Omsen appelle alors les autres brigades étrangères à le rejoindre, menaçant que si le président syrien réussit à anéantir le « camp des Français », elles seront les prochaines cibles. Certaines factions, principalement ouzbèkes[2], répondent positivement, frustrées par le pragmatisme du président et ses concessions aux États-Unis, perçus comme l’ennemi numéro un des djihadistes. Les tensions augmentent et de plus en plus de combattants étrangers rejoignent Omsen. L’équilibre des forces tourne en défaveur du nouveau régime, tandis que certaines factions syriennes refusent de combattre leurs « frères » pour « satisfaire l’Occident ». Le régime est contraint d’interrompre l’opération, et un accord est trouvé via des cheikhs et dirigeants djihadistes étrangers, assurant le retour au calme et « l’application de la loi syrienne sur Omar Omsen » dans l’affaire du rapt. Cette rébellion illustre la puissance supérieure des djihadistes étrangers sur le terrain et leur autonomie face au régime syrien. L’intégration de ces combattants dans la nouvelle Syrie demeure complexe, même s’ils occupent des postes clés dans l’armée ou l’administration. Ils préfèrent conserver leurs propres sphères d’influence et camps, véritables îlots isolés. Leur rôle en tant que colonne vertébrale militaire du nouveau régime islamique souligne la fragilité extrême de la Syrie, fragmentée entre autorités de facto au nord et au sud et camps de djihadistes étrangers.
Conclusion
La rébellion d’Omsen montre la difficulté d’intégrer les djihadistes étrangers dans le tissu social syrien. Résidant dans des camps autonomes, éloignés de la population, ils fonctionnent selon leurs propres systèmes légal, militaire et social. Leur nombre augmente avec l’arrivée de familles et amis djihadistes, souhaitant s’établir définitivement en Syrie, par crainte de représailles dans leur pays d’origine.

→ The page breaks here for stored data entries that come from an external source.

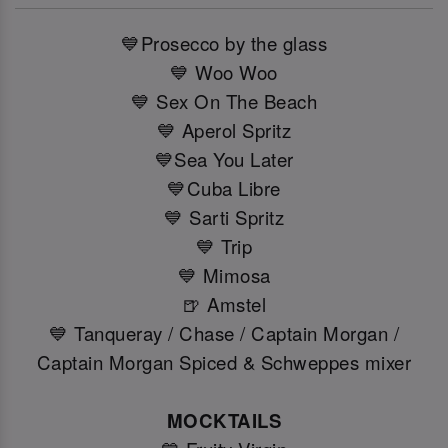
💙Prosecco by the glass
💙 Woo Woo
💙 Sex On The Beach
💙 Aperol Spritz
💙Sea You Later
💙Cuba Libre
💙 Sarti Spritz
💙 Trip
💙 Mimosa
🍺 Amstel
💙 Tanqueray / Chase / Captain Morgan /
Captain Morgan Spiced & Schweppes mixer
MOCKTAILS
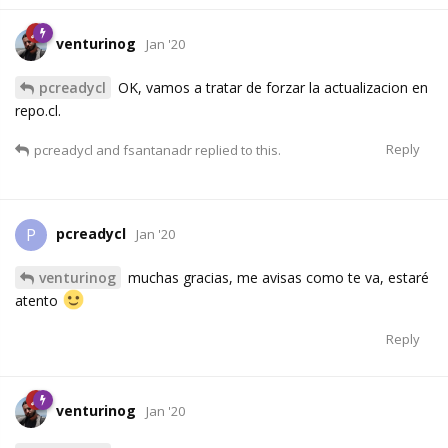
venturinog
Jan '20
pcreadycl
OK, vamos a tratar de forzar la actualizacion en
repo.cl.
Reply
pcreadycl
and
fsantanadr
replied to this.
pcreadycl
P
Jan '20
venturinog
muchas gracias, me avisas como te va, estaré
atento
Reply
venturinog
Jan '20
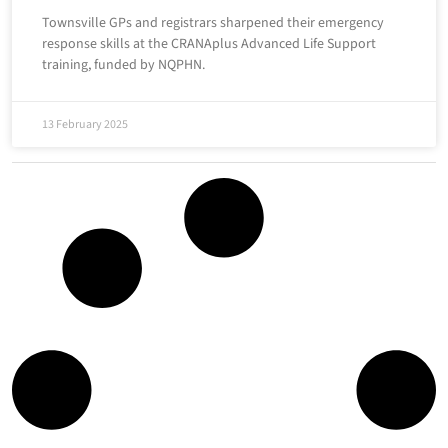
Townsville GPs and registrars sharpened their emergency
response skills at the CRANAplus Advanced Life Support
training, funded by NQPHN.
13 February 2025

Leur principal défi est leur isolement et leur méconnaissance de la complexité du tissu social syrien, ainsi que leur refus du pragmatisme du président. Le revirement soudain du discours d’Ahmad Al-Charaa, qui a rencontré Poutine, Trump et Macron, et prévoit une base militaire américaine à Damas[3], crée un profond désarroi parmi les djihadistes étrangers. La rébellion d’Omsen cristallise ces frustrations, révélant la faiblesse du nouveau régime et l’échec de l’intégration.
La Syrie devient progressivement une république djihadiste, mais le risque majeur est sa transformation en « djihadistan », refuge pour tous les djihadistes internationaux planifiant des attaques contre l’Occident. Anciennement reconnue pour sa tolérance et sa diversité religieuse, la Syrie risque de tomber sous l’influence croissante des djihadistes étrangers, sous le regard inquiet de l’Occident.
[1] 1 Il n’y a pas de chiffres précis concernant leur nombre. Mais les recensements réalistes estiment leur nombre à 30 000 combattants, sans compter leurs propres familles. Ce nombre est le plus proche de la réalité, en tenant compte du fait que des combattants étrangers viennent s’installer en Syrie depuis 2012, et que le flux, à travers la frontière turco-syrienne, ne s’est pas arrêté. En plus, ceux qui sont retournés dans leur pays d’origine se comptent en centaines, ce qui n’est pas significatif.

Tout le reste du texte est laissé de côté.